Estas consideraciones, y el deseo imperioso de evitar la anarquía, a la cual nos ha de exponer la falta de buena inteligencia entre representantes y representados, todo, en fin, nos obliga a pedir, en nombre de Francia, que se retire ese decreto, tomando en consideración que el delito de Luis XVI está probado; que este rey abdicó; que se debe recibir su abdicación y convocar un nuevo cuerpo constitucional para proceder como es justo al juicio del culpable, y sobre todo, establecer un nuevo poder ejecutivo.
Redactada la petición se reclamó silencio; todo rumor cesa al punto, las cabezas se descubren, y Robert lee en alta voz las líneas que acabamos de transcribir.
Responden al deseo de todos; no se ha de hacer ninguna observación, y a la última frase resuenan los aplausos unánimes.
Se trataba de firmar; ya no había allí doscientas o trescientas personas, sino diez mil tal vez, y como llegaban de continuo por todas las entradas del Campo de Marte, más de cincuenta mil rodearían el altar de la Patria.

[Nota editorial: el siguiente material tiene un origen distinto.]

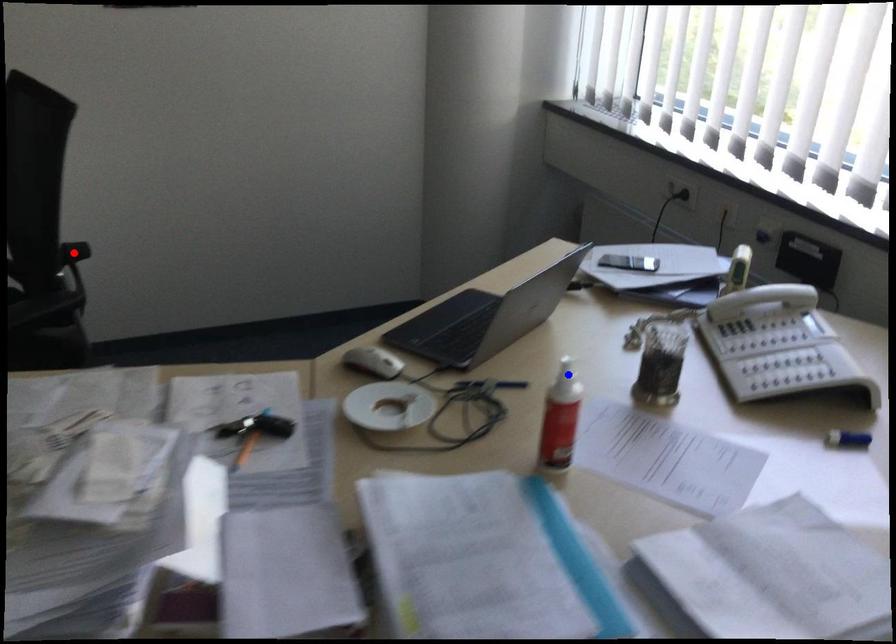 Question: Two points are marked on the image. Which point is closer to the camera?

Choices:
 (A) Blue point is closer.
 (B) Red point is closer.

Answer: (A) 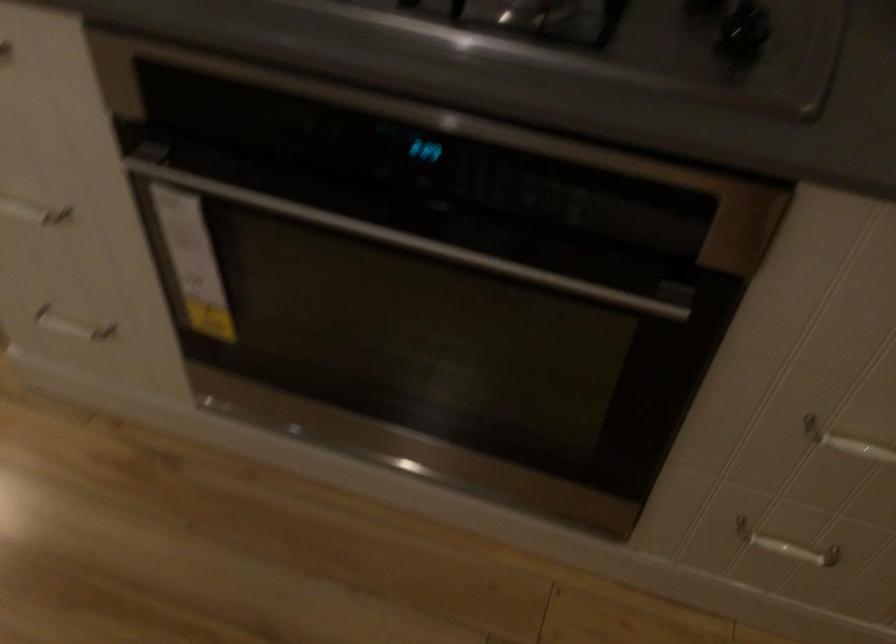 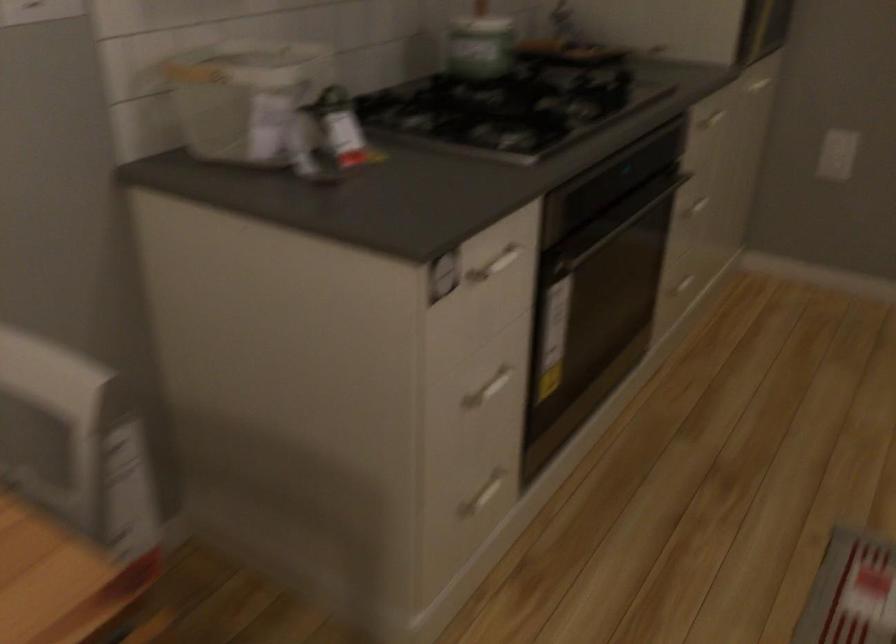 In the second image, find the point that corresponds to point (78, 225) in the first image.

(487, 389) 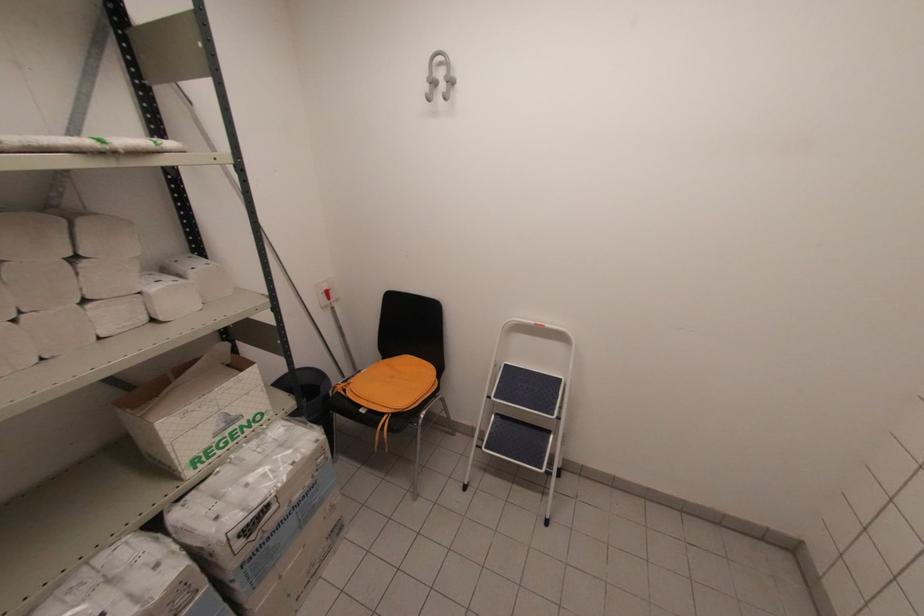 The width and height of the screenshot is (924, 616). Find the location of `red wall switch`. red wall switch is located at coordinates (325, 292). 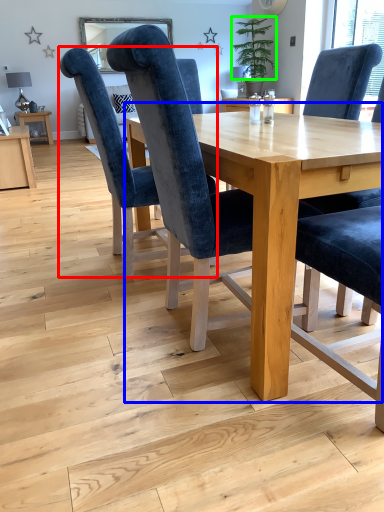 Question: Which object is positioned farthest from chair (highlighted by a red box)? Select from table (highlighted by a blue box) and plant (highlighted by a green box).

Choices:
 (A) table
 (B) plant

Answer: (B) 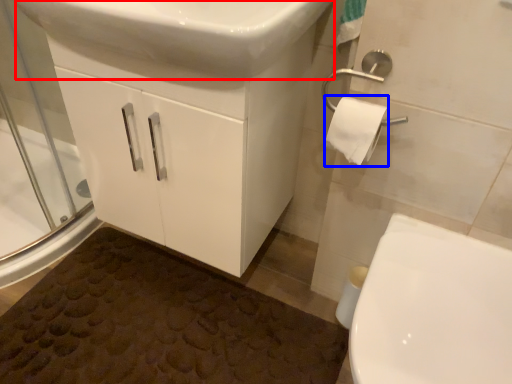 Question: Which of the following is the closest to the observer, sink (highlighted by a red box) or toilet paper (highlighted by a blue box)?

Choices:
 (A) sink
 (B) toilet paper

Answer: (A)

Los redactores firman los primeros; después pasan la pluma a sus vecinos, y como en un segundo las firmas llegan al pie de la página, se distribuyen hojas del mismo tamaño de la petición, que se numerarán y unirán después.
Se firma desde luego en los cuatro ángulos del altar de la Patria, y después sobre los escalones, sobre las rodillas o los sombreros, sobre todo cuanto ofrece un punto de apoyo.
Sin embargo, según las órdenes de la Asamblea transmitidas a Lafayette, y que se relacionan, no con la petición que se firma en aquel momento, sino con el asesinato de la mañana, las primeras tropas llegan al Campo de Marte; pero tanto preocupa la petición, que apenas se fija la atención en ellas.
Pero lo que ha de suceder tendrá alguna importancia.